Testing and Verification

When Code Breaks

In this module, we learn about how to deal with broken code.

  • By “broken code,” we mean everything from code that does not run to code that does not meet the purpose for writing the code.

This is a broad topic that covers many levels, facets, and many approaches.

These are some basic questions that define the space of the topic:

  • What constitutes broken code?

  • How do you prevent your code from breaking?

  • How to tell if your code is broken?

We’ll try to cover this space, and introduce you to some Python tools designed to handle broken code.

Specifications

One way to frame this topic is to think in terms of standards of code against which the concept of broken code makes sense.

This perspective begins with the concept of a specification: A precise and detailed statement that a stakeholder defines about the properties the code must have.

There are different kinds of specification, or “spec”. For example:

  • A design specification specification provides exact instructions for how to build something.

  • A requirements specification provides exact statements about what should be built.

Code can meet specifications in different ways.

  • We can think of code quality in terms of the degree to which code meets requirements.

  • Quality: falls on a scale; it’s not a black-and-white idea. Defining the scale can be difficult.

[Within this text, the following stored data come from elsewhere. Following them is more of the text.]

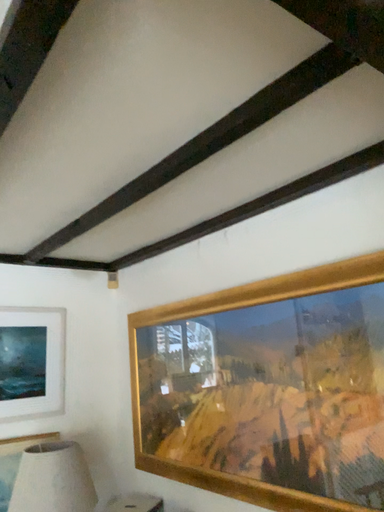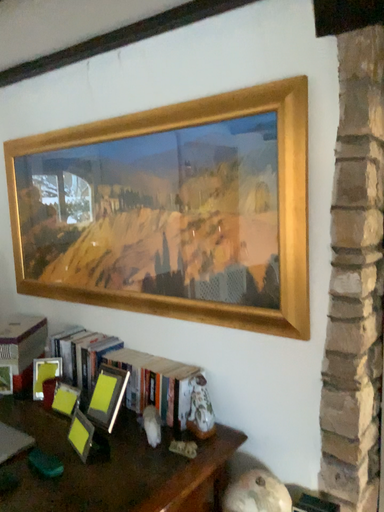 Question: How did the camera likely rotate when shooting the video?

Choices:
 (A) rotated right
 (B) rotated left

Answer: (A) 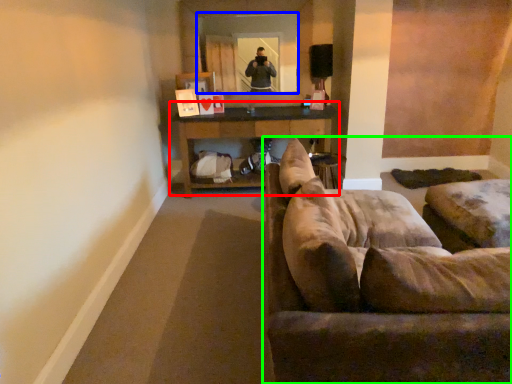 Question: Which object is the closest to the table (highlighted by a red box)? Choose among these: mirror (highlighted by a blue box) or studio couch (highlighted by a green box).

Choices:
 (A) mirror
 (B) studio couch

Answer: (A) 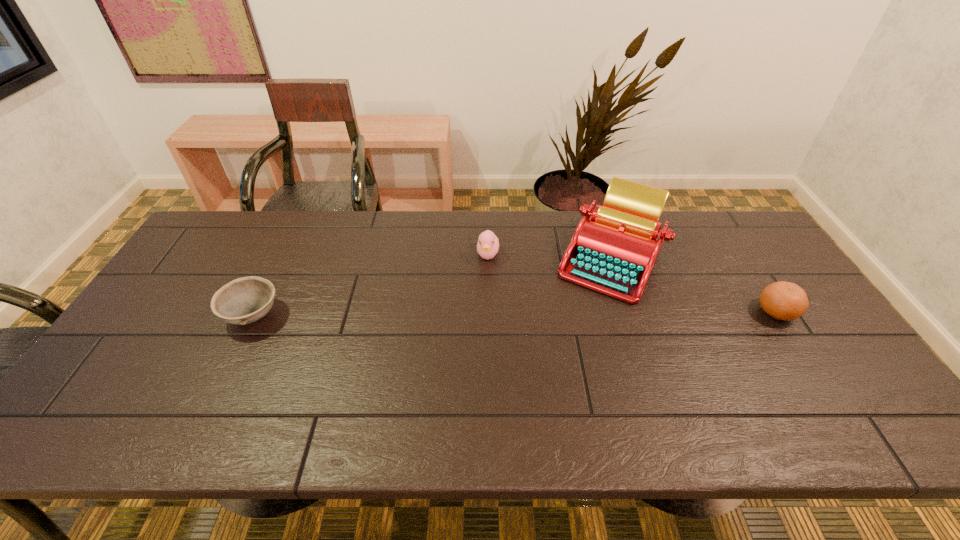 You are a GUI agent. You are given a task and a screenshot of the screen. Output one action in this format:
    pyautogui.click(x=<x>, y=<y>)
    Task: Click on the empty location between the second object from left to right and the tallest object
    This screenshot has height=540, width=960.
    Given the screenshot: What is the action you would take?
    pyautogui.click(x=549, y=256)

This screenshot has width=960, height=540. What are the coordinates of `vacant space in between the typewriter and the bowl` in the screenshot? It's located at pyautogui.click(x=432, y=287).

Locate an element on the screen. The width and height of the screenshot is (960, 540). unoccupied area between the tallest object and the rightmost object is located at coordinates (693, 285).

At what (x,y) coordinates should I click in order to perform the action: click on the third closest object to the tallest object. Please return your answer as a coordinate pair (x, y). The width and height of the screenshot is (960, 540). Looking at the image, I should click on (246, 300).

At what (x,y) coordinates should I click in order to perform the action: click on the third closest object to the rightmost object. Please return your answer as a coordinate pair (x, y). The image size is (960, 540). Looking at the image, I should click on (246, 300).

You are a GUI agent. You are given a task and a screenshot of the screen. Output one action in this format:
    pyautogui.click(x=<x>, y=<y>)
    Task: Click on the vacant region that satisfies the following two spatial constraints: 1. on the front side of the duckling; 2. on the right side of the clementine
    The image size is (960, 540).
    Given the screenshot: What is the action you would take?
    pyautogui.click(x=489, y=312)

Find the location of a particular element. vacant space that satisfies the following two spatial constraints: 1. on the front side of the third object from right to left; 2. on the left side of the clementine is located at coordinates (489, 312).

You are a GUI agent. You are given a task and a screenshot of the screen. Output one action in this format:
    pyautogui.click(x=<x>, y=<y>)
    Task: Click on the vacant area that satisfies the following two spatial constraints: 1. on the front side of the rightmost object; 2. on the right side of the second object from left to right
    This screenshot has width=960, height=540.
    Given the screenshot: What is the action you would take?
    pyautogui.click(x=489, y=312)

Two kinds of requirements matching are the following:

  • Verification: Shows that the code meets the requirement specification. You verify that I wrote the program you asked me to write.

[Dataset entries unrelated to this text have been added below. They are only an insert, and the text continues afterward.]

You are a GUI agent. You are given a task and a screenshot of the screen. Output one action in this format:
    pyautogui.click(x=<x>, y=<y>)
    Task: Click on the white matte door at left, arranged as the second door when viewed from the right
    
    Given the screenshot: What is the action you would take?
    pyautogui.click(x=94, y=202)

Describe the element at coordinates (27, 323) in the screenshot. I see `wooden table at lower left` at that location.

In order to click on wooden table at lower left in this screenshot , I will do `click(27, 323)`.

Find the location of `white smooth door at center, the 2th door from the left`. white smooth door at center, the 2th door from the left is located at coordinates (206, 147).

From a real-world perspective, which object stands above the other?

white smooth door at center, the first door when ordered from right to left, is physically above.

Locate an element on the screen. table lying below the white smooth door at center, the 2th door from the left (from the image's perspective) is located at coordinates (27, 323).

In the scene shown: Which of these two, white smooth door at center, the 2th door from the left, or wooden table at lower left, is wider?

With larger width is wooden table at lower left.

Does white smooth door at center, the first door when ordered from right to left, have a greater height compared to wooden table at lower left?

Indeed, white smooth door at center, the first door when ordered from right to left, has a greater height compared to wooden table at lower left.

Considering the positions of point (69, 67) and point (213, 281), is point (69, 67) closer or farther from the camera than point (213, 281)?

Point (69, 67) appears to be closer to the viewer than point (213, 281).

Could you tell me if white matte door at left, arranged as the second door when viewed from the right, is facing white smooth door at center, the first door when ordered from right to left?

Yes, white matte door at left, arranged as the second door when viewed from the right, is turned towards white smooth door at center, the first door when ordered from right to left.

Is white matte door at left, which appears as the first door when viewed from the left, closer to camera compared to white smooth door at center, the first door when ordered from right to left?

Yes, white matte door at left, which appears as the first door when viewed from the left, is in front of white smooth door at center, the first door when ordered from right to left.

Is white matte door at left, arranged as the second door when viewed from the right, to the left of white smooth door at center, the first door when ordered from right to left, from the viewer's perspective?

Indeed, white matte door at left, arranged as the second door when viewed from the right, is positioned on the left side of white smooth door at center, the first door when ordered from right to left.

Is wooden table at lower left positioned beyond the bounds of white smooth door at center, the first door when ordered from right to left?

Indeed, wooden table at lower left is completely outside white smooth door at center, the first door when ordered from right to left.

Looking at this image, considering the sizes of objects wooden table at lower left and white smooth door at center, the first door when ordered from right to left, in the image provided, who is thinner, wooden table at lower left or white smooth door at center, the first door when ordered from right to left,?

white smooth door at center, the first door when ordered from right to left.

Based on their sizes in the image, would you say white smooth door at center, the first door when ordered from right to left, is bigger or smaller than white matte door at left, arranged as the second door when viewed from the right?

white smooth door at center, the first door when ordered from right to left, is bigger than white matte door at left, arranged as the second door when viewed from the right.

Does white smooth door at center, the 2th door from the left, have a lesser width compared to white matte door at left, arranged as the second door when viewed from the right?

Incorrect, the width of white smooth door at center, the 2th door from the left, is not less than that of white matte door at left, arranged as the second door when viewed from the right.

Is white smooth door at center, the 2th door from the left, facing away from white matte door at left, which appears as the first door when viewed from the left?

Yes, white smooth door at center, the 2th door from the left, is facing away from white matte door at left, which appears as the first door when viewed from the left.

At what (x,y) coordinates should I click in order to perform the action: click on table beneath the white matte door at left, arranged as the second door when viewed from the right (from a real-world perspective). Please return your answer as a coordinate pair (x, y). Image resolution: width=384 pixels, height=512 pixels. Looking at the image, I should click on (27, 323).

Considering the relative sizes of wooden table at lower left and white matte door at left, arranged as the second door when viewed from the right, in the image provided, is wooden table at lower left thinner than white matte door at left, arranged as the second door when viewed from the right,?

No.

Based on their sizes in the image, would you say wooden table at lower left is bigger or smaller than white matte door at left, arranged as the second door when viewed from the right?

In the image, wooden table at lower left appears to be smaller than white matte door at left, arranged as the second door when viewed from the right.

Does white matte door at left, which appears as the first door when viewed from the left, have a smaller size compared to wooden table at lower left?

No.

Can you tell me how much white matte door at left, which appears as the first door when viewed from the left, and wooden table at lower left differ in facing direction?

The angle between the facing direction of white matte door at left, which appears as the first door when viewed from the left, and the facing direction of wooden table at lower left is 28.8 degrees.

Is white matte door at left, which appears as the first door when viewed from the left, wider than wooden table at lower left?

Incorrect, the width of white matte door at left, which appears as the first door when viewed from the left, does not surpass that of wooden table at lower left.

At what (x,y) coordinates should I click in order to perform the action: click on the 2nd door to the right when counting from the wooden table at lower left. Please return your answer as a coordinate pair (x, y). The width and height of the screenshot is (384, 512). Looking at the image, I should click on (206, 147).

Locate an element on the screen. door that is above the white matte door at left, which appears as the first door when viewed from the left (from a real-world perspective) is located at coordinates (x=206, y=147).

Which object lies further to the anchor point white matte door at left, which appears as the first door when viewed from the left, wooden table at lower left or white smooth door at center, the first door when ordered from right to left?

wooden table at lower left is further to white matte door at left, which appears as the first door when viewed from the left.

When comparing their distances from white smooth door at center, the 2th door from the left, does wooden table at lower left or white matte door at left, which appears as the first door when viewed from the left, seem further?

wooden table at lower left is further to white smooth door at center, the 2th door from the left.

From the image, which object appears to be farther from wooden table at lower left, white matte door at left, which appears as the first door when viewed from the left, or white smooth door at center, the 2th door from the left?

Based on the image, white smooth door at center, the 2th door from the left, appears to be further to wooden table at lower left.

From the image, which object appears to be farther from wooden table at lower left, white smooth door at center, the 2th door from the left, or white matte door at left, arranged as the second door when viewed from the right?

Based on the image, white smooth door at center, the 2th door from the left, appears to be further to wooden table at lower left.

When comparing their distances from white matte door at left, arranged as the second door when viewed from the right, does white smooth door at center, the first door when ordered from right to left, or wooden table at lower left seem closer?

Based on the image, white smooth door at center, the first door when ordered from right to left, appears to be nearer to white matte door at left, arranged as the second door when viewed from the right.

  • Validation: Shows that the code meets the requirements. You show that the program is a valid solution to the user’s problem, but not necessarily the best.

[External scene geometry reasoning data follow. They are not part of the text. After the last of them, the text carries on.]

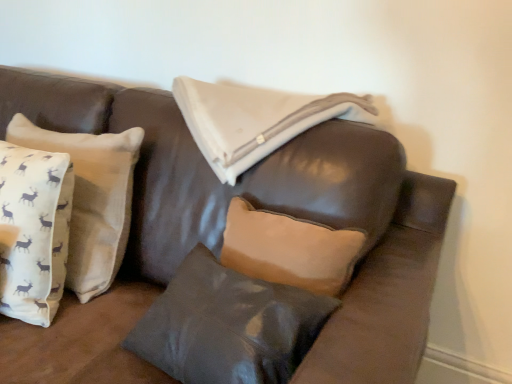 How much space does matte gray pillow at center, arranged as the second pillow when viewed from the left, occupy horizontally?

The width of matte gray pillow at center, arranged as the second pillow when viewed from the left, is 7.22 inches.

What do you see at coordinates (228, 325) in the screenshot? I see `matte gray pillow at center, acting as the 1th pillow starting from the right` at bounding box center [228, 325].

Locate an element on the screen. The height and width of the screenshot is (384, 512). matte gray pillow at center, acting as the 1th pillow starting from the right is located at coordinates (228, 325).

How much space does white cotton cushion at left, which ranks as the 2th pillow in right-to-left order, occupy horizontally?

It is 6.68 inches.

What do you see at coordinates (91, 198) in the screenshot? I see `white cotton cushion at left, which ranks as the 2th pillow in right-to-left order` at bounding box center [91, 198].

Find the location of a particular element. white cotton cushion at left, the first pillow from the left is located at coordinates (91, 198).

Where is `matte gray pillow at center, arranged as the second pillow when viewed from the left`? The width and height of the screenshot is (512, 384). matte gray pillow at center, arranged as the second pillow when viewed from the left is located at coordinates pyautogui.click(x=228, y=325).

Is white cotton cushion at left, the first pillow from the left, to the right of matte gray pillow at center, acting as the 1th pillow starting from the right, from the viewer's perspective?

Incorrect, white cotton cushion at left, the first pillow from the left, is not on the right side of matte gray pillow at center, acting as the 1th pillow starting from the right.

In the scene shown: Does white cotton cushion at left, which ranks as the 2th pillow in right-to-left order, come behind matte gray pillow at center, acting as the 1th pillow starting from the right?

Yes, white cotton cushion at left, which ranks as the 2th pillow in right-to-left order, is behind matte gray pillow at center, acting as the 1th pillow starting from the right.

Does point (7, 130) come in front of point (226, 286)?

No, (7, 130) is behind (226, 286).

From the image's perspective, is white cotton cushion at left, which ranks as the 2th pillow in right-to-left order, beneath matte gray pillow at center, acting as the 1th pillow starting from the right?

No, from the image's perspective, white cotton cushion at left, which ranks as the 2th pillow in right-to-left order, is not beneath matte gray pillow at center, acting as the 1th pillow starting from the right.

From a real-world perspective, is white cotton cushion at left, which ranks as the 2th pillow in right-to-left order, on top of matte gray pillow at center, acting as the 1th pillow starting from the right?

Correct, in the physical world, white cotton cushion at left, which ranks as the 2th pillow in right-to-left order, is higher than matte gray pillow at center, acting as the 1th pillow starting from the right.

In terms of width, does white cotton cushion at left, the first pillow from the left, look wider or thinner when compared to matte gray pillow at center, acting as the 1th pillow starting from the right?

Considering their sizes, white cotton cushion at left, the first pillow from the left, looks slimmer than matte gray pillow at center, acting as the 1th pillow starting from the right.

Can you confirm if white cotton cushion at left, which ranks as the 2th pillow in right-to-left order, is taller than matte gray pillow at center, acting as the 1th pillow starting from the right?

Indeed, white cotton cushion at left, which ranks as the 2th pillow in right-to-left order, has a greater height compared to matte gray pillow at center, acting as the 1th pillow starting from the right.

Specifications are very important. Not only are they used to guide the creation of the project, but also they’re vital for program testing and verification.

  • That is, if you don’t have specifications for the product, you cannot verify that you’re doing the right thing.

  • Likewise, if behavior is not defined, then it becomes difficult to know what is incorrect behavior.

Note

Specifications are rarely perfect. They can change over time for a variety of reasons.

In fact, some have joked that programming is the act of “debugging the spec”. We’ll learn more about this when we cover project management.

Testing and Verification

To ensure that our code aligns with our requirements and is of the highest quality we can provide, we follow testing and verification processes.

Formal Verification

Formal verification involves proof. There are three types:

  • Hand-written, hand-checked

  • Hand-written, machine-checked (proof-carrying code)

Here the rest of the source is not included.